İşte kul; ister alan olsun, ister veren olsun bu ilişki içindeki doğru konum alma durumuna göre sınavdan geçmiştir. Ve herkes kendi payına düşen kadarını almıştır. Daha genel bir ifadeyle; biz Allah’ın hükmettiğini yaşarız. Ezeli hüküm değişmez. Ancak bu hükümler hayatımıza nimet külfet ilişkisi içinde çeşitli şekillerde bize ulaştığında bir tepki veririz. Ve davranış oluştururuz bu tepkimizin, davranışımızın şekli bizim sınavımızdır. Verdiğimiz tepki hiçbir zaman hükmü değiştirmez. Dolayısıyla biz sadece ettiğimizin karşılığını buluruz.

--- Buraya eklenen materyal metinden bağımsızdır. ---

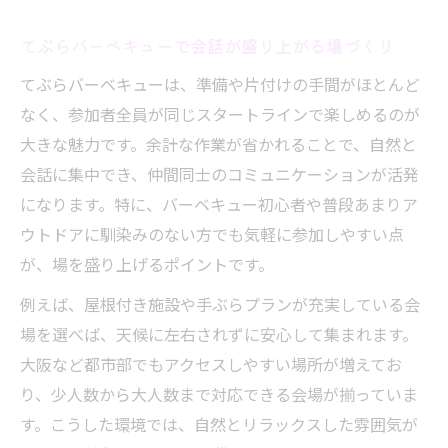
てぶらバーベキューで会話が盛り上がる場づくり
てぶらバーベキューは、準備や片付けの手間がほとんど
なく、参加者全員が同じスタートラインで楽しめるのが
大きな魅力です。余計な作業が省かれることで、自然と
会話に集中でき、仲間同士のコミュニケーションが活発
になります。特に、バーベキュー初心者や普段あまりア
ウトドアに馴染みのない方でも気軽に参加しやすい点
が、場を盛り上げるポイントです。
例えば、屋根付き施設や手ぶらプランが充実している会
場を選べば、天候に左右されずに安心して集まれます。
大阪など都市部でもアクセスしやすい場所が増えてお
り、少人数から大人数まで対応できる会場が揃っていま
す。こうした環境では、自然とリラックスした雰囲気が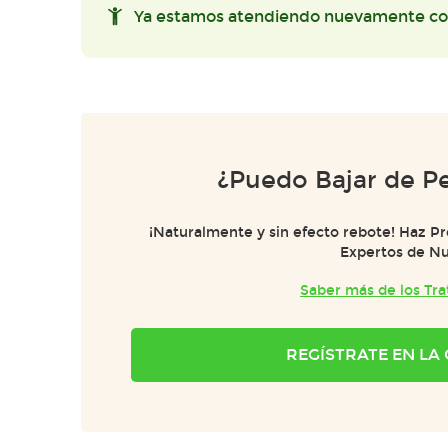
Ya estamos atendiendo nuevamente co
¿Puedo Bajar de Pe
¡Naturalmente y sin efecto rebote! Haz P
Expertos de Nu
Saber más de los Tr
REGÍSTRATE EN L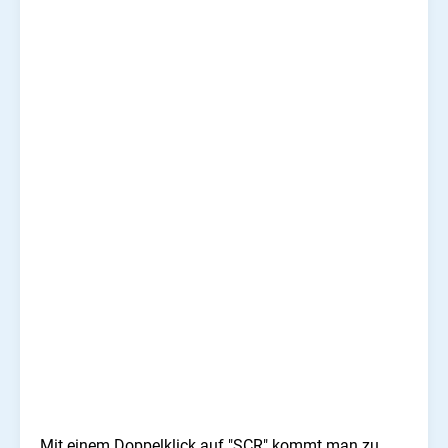
Mit einem Doppelklick auf "SCR" kommt man zu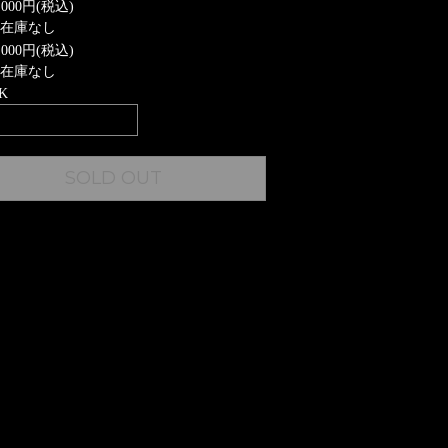
,000円(税込)
在庫なし
,000円(税込)
在庫なし
K
SOLD OUT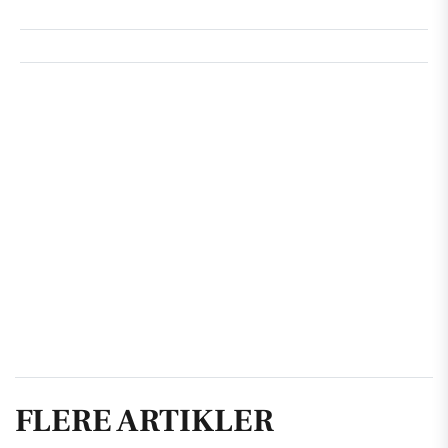
FLERE ARTIKLER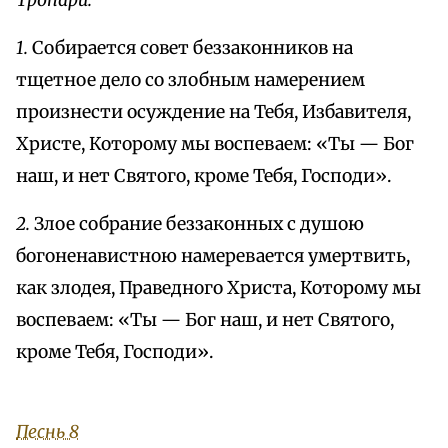
Тропари:
1.
Собирается совет беззаконников на
тщетное дело со злобным намерением
произнести осуждение на Тебя, Избавителя,
Христе, Которому мы воспеваем: «Ты — Бог
наш, и нет Святого, кроме Тебя, Господи».
2.
Злое собрание беззаконных с душою
богоненавистною намеревается умертвить,
как злодея, Праведного Христа, Которому мы
воспеваем: «Ты — Бог наш, и нет Святого,
кроме Тебя, Господи».
Песнь 8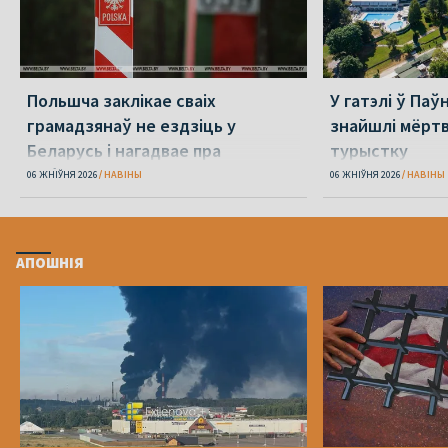
Польшча заклікае сваіх
У гатэлі ў Паў
грамадзянаў не ездзіць у
знайшлі мёрт
Беларусь і нагадвае пра
турыстку
небяспеку, якая там чакае
06 ЖНІЎНЯ 2026
НАВІНЫ
06 ЖНІЎНЯ 2026
НАВІНЫ
АПОШНІЯ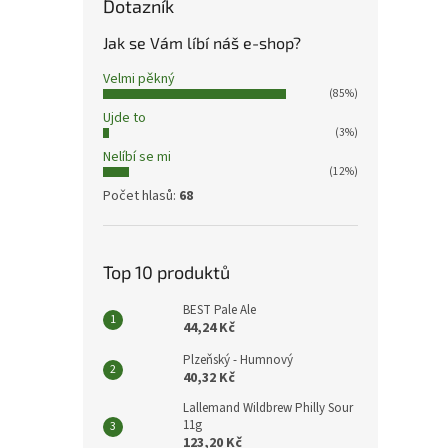
Dotazník
Jak se Vám líbí náš e-shop?
Velmi pěkný
(85%)
Ujde to
(3%)
Nelíbí se mi
(12%)
Počet hlasů:
68
Top 10 produktů
BEST Pale Ale
44,24 Kč
Plzeňský - Humnový
40,32 Kč
Lallemand Wildbrew Philly Sour
11g
123,20 Kč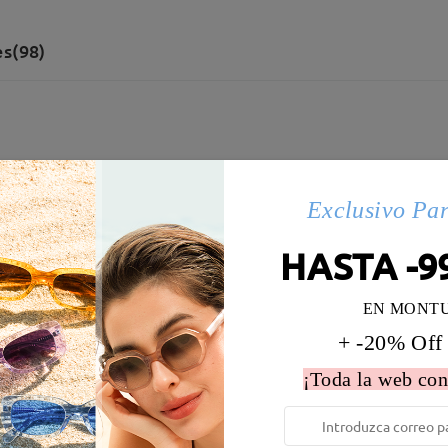
s(98)
Exclusivo Pa
HASTA -9
EN MONT
+ -20% Off
¡Toda la web con
 la montura:
130 mm
(
Medio
)
Diametro de lentes:
55 mm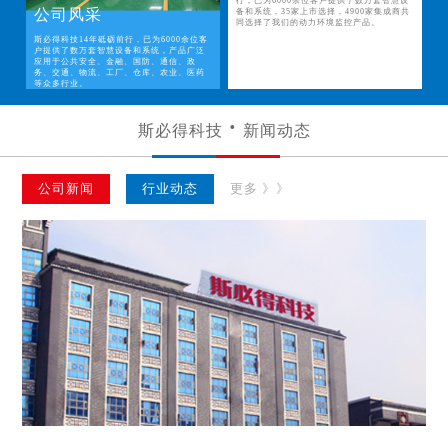
行，已为6000余位客户提供了数万套智慧设
公司风采
备和系统，35家上市选择，4900家集成商共
同选择了我们的动力环境监控产品。
斯必得科技14年砥砺前行，已为6000余位客
户提供了数万套智慧设备和系统，产品广泛
应用于公共安全、金融、国防、通信、政
务、交通、物流、工厂、仓库、农业、医药
等众多行业。
斯必得科技
新闻动态
公司新闻
行业动态
更多 》》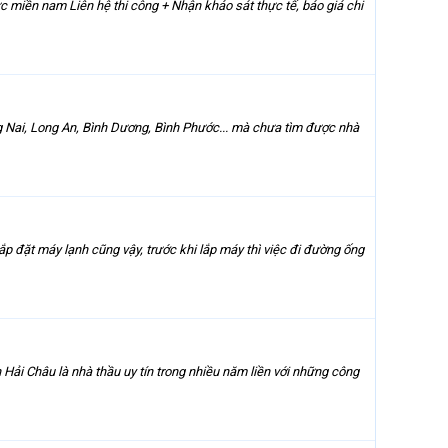
c miền nam Liên hệ thi công + Nhận khảo sát thực tế, báo giá chi
g Nai, Long An, Bình Dương, Bình Phước... mà chưa tìm được nhà
ắp đặt máy lạnh cũng vậy, trước khi lắp máy thì việc đi đường ống
Hải Châu là nhà thầu uy tín trong nhiều năm liền với những công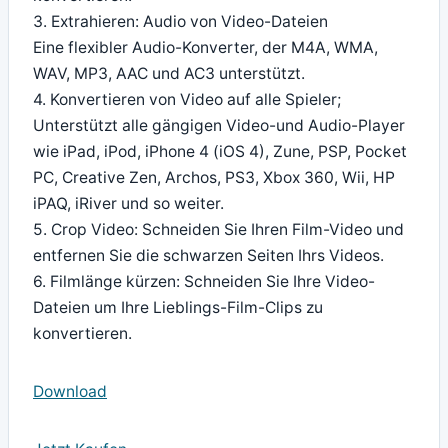
3. Extrahieren: Audio von Video-Dateien
Eine flexibler Audio-Konverter, der M4A, WMA,
WAV, MP3, AAC und AC3 unterstützt.
4. Konvertieren von Video auf alle Spieler;
Unterstützt alle gängigen Video-und Audio-Player
wie iPad, iPod, iPhone 4 (iOS 4), Zune, PSP, Pocket
PC, Creative Zen, Archos, PS3, Xbox 360, Wii, HP
iPAQ, iRiver und so weiter.
5. Crop Video: Schneiden Sie Ihren Film-Video und
entfernen Sie die schwarzen Seiten Ihrs Videos.
6. Filmlänge kürzen: Schneiden Sie Ihre Video-
Dateien um Ihre Lieblings-Film-Clips zu
konvertieren.
Download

İnsanlar toplum içinde yaşarlarken; hayatlarının her devresi aslında sınavla geçerken bunun pek farkına varmazlar. Ama çok üzüntülü olaylar için ‘bu bir sınav’ derler. Bu bile hiç yoktan iyidir çünkü umulur ki bundan hareketle hayatın bütününün bir sınav olduğu gerçeğine ulaşabilsinler.

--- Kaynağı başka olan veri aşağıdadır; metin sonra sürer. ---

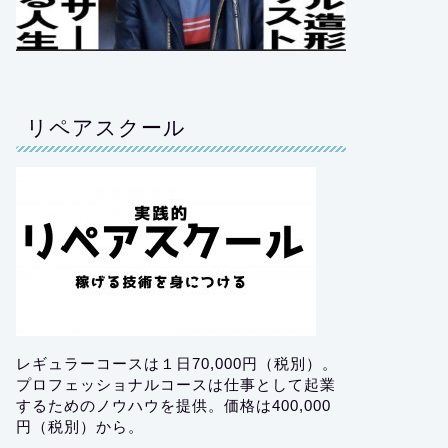
リペアスクール
レギュラーコースは１日70,000円（税別）。
プロフェッショナルコースは仕事として起業
するためのノウハウを提供。価格は400,000
円（税別）から。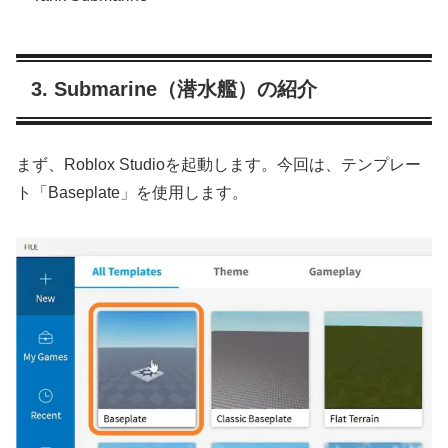
3. Submarine（潜水艦）の紹介
まず、Roblox Studioを起動します。今回は、テンプレー
ト「Baseplate」を使用します。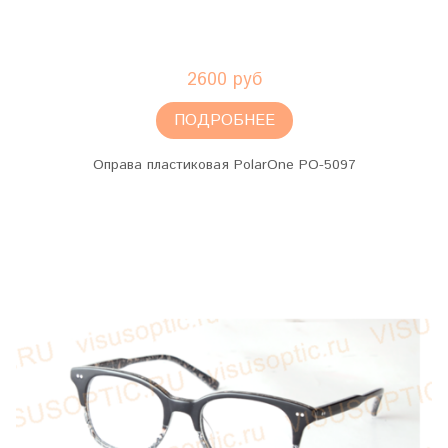
2600 руб
ПОДРОБНЕЕ
Оправа пластиковая PolarOne PO-5097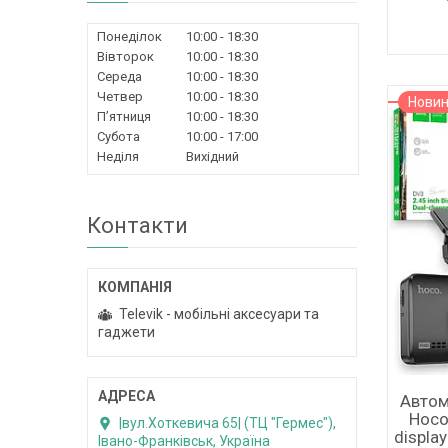
Понеділок
10:00
18:30
Вівторок
10:00
18:30
Середа
10:00
18:30
Четвер
10:00
18:30
Нови
Пʼятниця
10:00
18:30
Субота
10:00
17:00
Неділя
Вихідний
Контакти
Televik - мобільні аксесуари та
гаджети
Автом
Hoco
|вул.Хоткевича 65| (ТЦ "Гермес"),
displa
Івано-Франківськ, Україна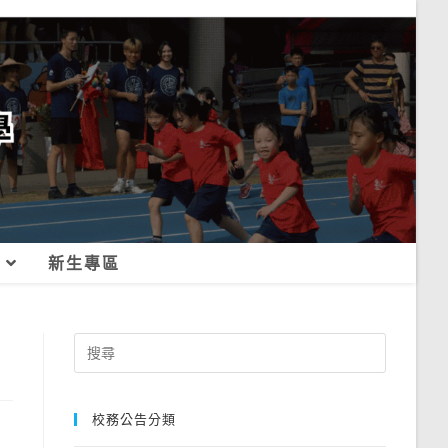
新生專區
Search
for:
校務公告分類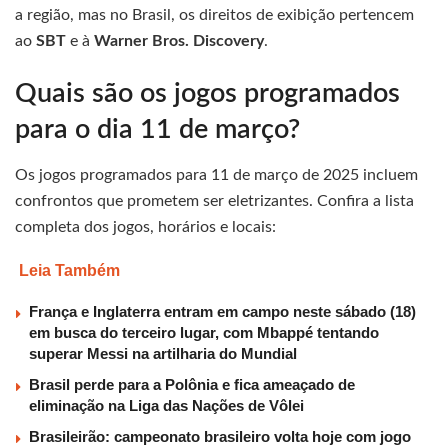
a região, mas no Brasil, os direitos de exibição pertencem
ao
SBT
e à
Warner Bros. Discovery
.
Quais são os jogos programados
para o dia 11 de março?
Os jogos programados para 11 de março de 2025 incluem
confrontos que prometem ser eletrizantes. Confira a lista
completa dos jogos, horários e locais:
Leia Também
França e Inglaterra entram em campo neste sábado (18)
em busca do terceiro lugar, com Mbappé tentando
superar Messi na artilharia do Mundial
Brasil perde para a Polônia e fica ameaçado de
eliminação na Liga das Nações de Vôlei
Brasileirão: campeonato brasileiro volta hoje com jogo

Herhangi bir olay karşısında insanlar bu olaya tepki verirler. Bu olay karşısındaki tepkileri, duruş ve davranışları kendilerine özel bir sınav alanı açar. Buna göre ya sevap alırlar ya günah. Herkes payına düşen kadarını alır. O olaya yakın olanlar, olayın öznesi durumunda olanlar; olay iyi ise çok sevap, kötü ise çok günah alırlarken diğerleri de olayı onaylama kötüleme vb. davranışlarıyla paylarına düşen kadarını alırlar.

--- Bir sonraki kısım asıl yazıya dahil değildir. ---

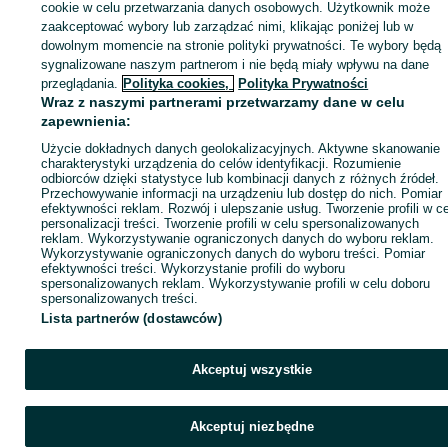
sprzedającym
cookie w celu przetwarzania danych osobowych. Użytkownik może
zaakceptować wybory lub zarządzać nimi, klikając poniżej lub w
dowolnym momencie na stronie polityki prywatności. Te wybory będą
sygnalizowane naszym partnerom i nie będą miały wpływu na dane
Zaloguj się / Załóż konto
przeglądania.
Polityka cookies,
Polityka Prywatności
Wraz z naszymi partnerami przetwarzamy dane w celu
zapewnienia:
Kup
Użycie dokładnych danych geolokalizacyjnych. Aktywne skanowanie
charakterystyki urządzenia do celów identyfikacji. Rozumienie
odbiorców dzięki statystyce lub kombinacji danych z różnych źródeł.
Przechowywanie informacji na urządzeniu lub dostęp do nich. Pomiar
efektywności reklam. Rozwój i ulepszanie usług. Tworzenie profili w c
personalizacji treści. Tworzenie profili w celu spersonalizowanych
reklam. Wykorzystywanie ograniczonych danych do wyboru reklam.
Wykorzystywanie ograniczonych danych do wyboru treści. Pomiar
efektywności treści. Wykorzystanie profili do wyboru
spersonalizowanych reklam. Wykorzystywanie profili w celu doboru
spersonalizowanych treści.
Lista partnerów (dostawców)
Akceptuj wszystkie
Akceptuj niezbędne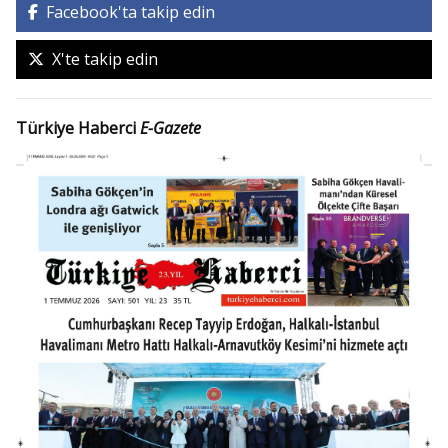
Facebook'ta takip edin
X'te takip edin
Türkiye Haberci
E-Gazete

Ortada büyük bir ateş yandığını düşünün. Herkes ateşe uzaklığı oranında ateşten nasibini alır. Güneşten de biz aynı şekilde nasiplenmez miyiz?
Bazen sessiz kalmak bile sevap ya da günah olabilir. Bazen üf demek, surat asmak, kapıyı çarpmak günah olabileceği gibi; küçük bir tebessüm, bir çocuğun başını okşama ve hatta yemyeşil kırlara bakıp içindeki yaşama sevincini Allaha ısmarlayarak ona HAMD etmek ibadetin ta kendisidir. Aslında içi sevgiyle dolu, kinsiz garazsız bir insanın hayatı hep ibadet sayfasına yazılır.
Hepimizde özellikle ani durumlarda düşünmeden tepki veririz. Sonrada pişman oluruz. Peygamberimiz ne güzel demiş böyle durumlar için:
Ayaktaysan otur, olmadı abdes al, olmadı namaz kıl. Biraz düşününce bu süreci tepkisiz geçirmenin ne kadar önemli olduğunu anlıyor insan.
Düşüncesiz o ilk tepki yüzünden ne gönüller kırılıyor hatta ne cinayetler işleniyor şu an yaşıyoruz.
Allah hükmettiği şeyin şerrinden hepimizi korusun.